Keen cook Ian Humpleby, 49, is looking forward to recreating for his friends the partridge dish he was taught by his mentor John Appleby from the Blue Lion in East Witton.
“Normally I cook Asian food so I am really interested in being able to showcase a game recipe for my friends. It’s that thought that inspired me to enter, rather than a desire to win.” Since leaving the Forces, Ian has suffered from PTSD and struggled to find work. Moving to the Ripon area to live on a canal cruiser has helped, as has support from Help for Heroes.
“I wanted a quieter way of life,” he explains, “and now I am working with staff at Phoenix House Recovery Centre to try to find a job that I can do despite my mental health issues, because I suffer from anger issues, certain environments are not suitable.”
Ironically Shipley navy veteran, Glenn Ellis, 59, developed an allergy to game meats ten years ago but, by eliminating them – even his favourite Chinese aromatic duck – from his diet and then gradually reintroducing them in small quantities, he is now able to enjoy them again. He was mentored by Andy Lawson, executive chef at Bowcliffe Hall near Wetherby.
Less than four months after joining the navy, the then 18-year-old’s career in the Forces was ended by a perforated eardrum which permanently. affected his hearing and left him with tinnitus
Accepting that was tough, but Glenn forged another career as a gas engineer, surveyor and trainer until he started to suffer mental health problems. But it wasn’t until 2016 that it became clear it could be traced back to his hearing loss.

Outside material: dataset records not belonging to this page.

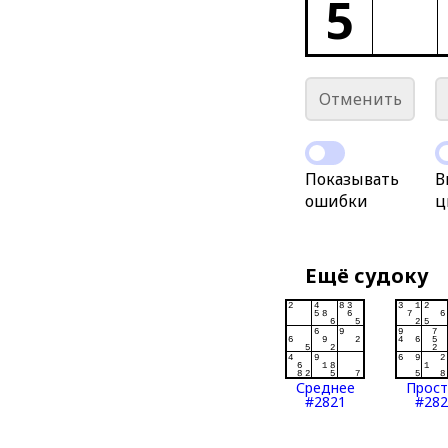
5
Отменить
Показывать
В
ошибки
ц
Ещё судоку
Среднее
Прос
#2821
#282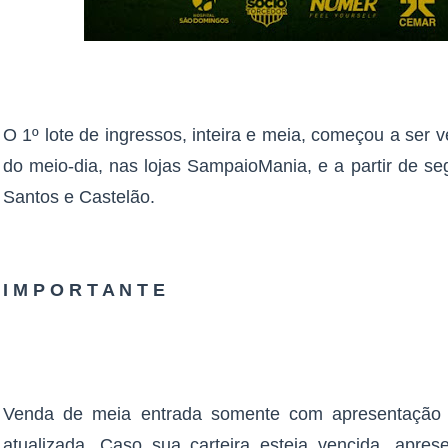
O 1º lote de ingressos, inteira e meia, começou a ser ve
do meio-dia, nas lojas SampaioMania, e a partir de s
Santos e Castelão.
I M P O R T A N T E
Venda de meia entrada somente com apresentação 
atualizada. Caso sua carteira esteja vencida, apre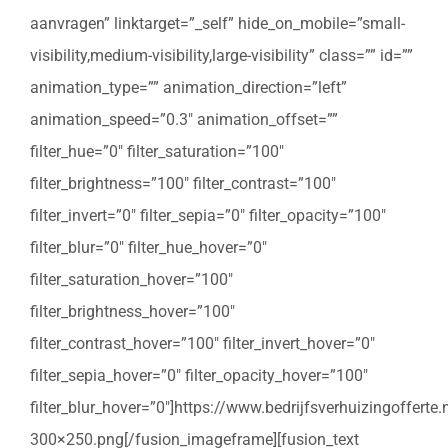
aanvragen” linktarget=”_self” hide_on_mobile=”small-
visibility,medium-visibility,large-visibility” class=”” id=””
animation_type=”” animation_direction=”left”
animation_speed=”0.3″ animation_offset=””
filter_hue=”0″ filter_saturation=”100″
filter_brightness=”100″ filter_contrast=”100″
filter_invert=”0″ filter_sepia=”0″ filter_opacity=”100″
filter_blur=”0″ filter_hue_hover=”0″
filter_saturation_hover=”100″
filter_brightness_hover=”100″
filter_contrast_hover=”100″ filter_invert_hover=”0″
filter_sepia_hover=”0″ filter_opacity_hover=”100″
filter_blur_hover=”0″]https://www.bedrijfsverhuizingoffert
300×250.png[/fusion_imageframe][fusion_text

“Looking back, of course being told that I had permanent hearing problems and therefore couldn’t stay in the Navy – my dream job – was bound to have affected my mental health but it took me a long time to realise that all were connected and to accept what was happening – it’s only recently that people – men especially – have felt able to admit to suffering from mental health problems.”
Mark Ferguson credits his unruly behaviour as a child as the main reason for his interest in cooking.

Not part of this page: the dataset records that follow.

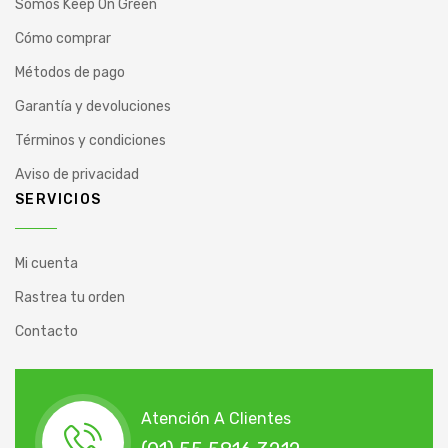
Somos Keep On Green
Cómo comprar
Métodos de pago
Garantía y devoluciones
Términos y condiciones
Aviso de privacidad
SERVICIOS
Mi cuenta
Rastrea tu orden
Contacto
Atención A Clientes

Grounded by his parents each time he got into trouble at school in Guisborough, he spent a lot of time in the kitchen watching his mum cook and learning the skills that held in him in good stead when he joined the army. Based in Germany, he served in Canada and the Falklands before being deployed to Afghanistan towards the end of combat operations in 2014. At first he thought nothing of his inability to settle once back in Germany following his tour of duty. But to cope, Mark became increasingly dependent on alcohol and drugs. That, coupled with frequent displays of anger, led to the breakdown of his relationships and he attempted to take his own life.
“I knew that my behaviour was damaging my relationships with others but I couldn’t stop. I felt like there was no one who could help me.”

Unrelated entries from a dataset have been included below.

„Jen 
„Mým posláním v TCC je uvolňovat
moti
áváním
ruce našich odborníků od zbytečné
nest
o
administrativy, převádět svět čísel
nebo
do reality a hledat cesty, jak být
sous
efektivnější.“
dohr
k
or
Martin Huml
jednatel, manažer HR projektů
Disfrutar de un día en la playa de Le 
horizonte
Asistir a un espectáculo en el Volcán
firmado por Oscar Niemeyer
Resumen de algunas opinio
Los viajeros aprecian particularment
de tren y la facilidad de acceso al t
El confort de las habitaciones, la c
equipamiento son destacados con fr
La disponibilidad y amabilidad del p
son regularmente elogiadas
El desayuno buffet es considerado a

Fortunately for Mark, 26, his mother insisted he went to the doctor and he realised that it was mental illness that was causing his intense feelings of anger. He also began to accept that his Army career was over and started attending military-led courses at the Help for Heroes recovery centre in Catterick, in preparation for resettlement after being medically discharged in December 2017.
He was mentored in the competition by Swinton Park’s, James Cooper.
“I find that cooking is a way of dealing with my anger,” says Mark. “Confidence is key to success.”
And for Mark it seems to have worked as his dish of ballotine of pheasant saw him win the competition which will see him cooking for a week at the Swinton Park Estate and has given him a new focus for the future. He now wants to become a professional chef. “I haven’t stopped cooking since the competition. I can’t wait for my week’s training – it’ll be the perfect opportunity to push ahead with my dream of being chef.”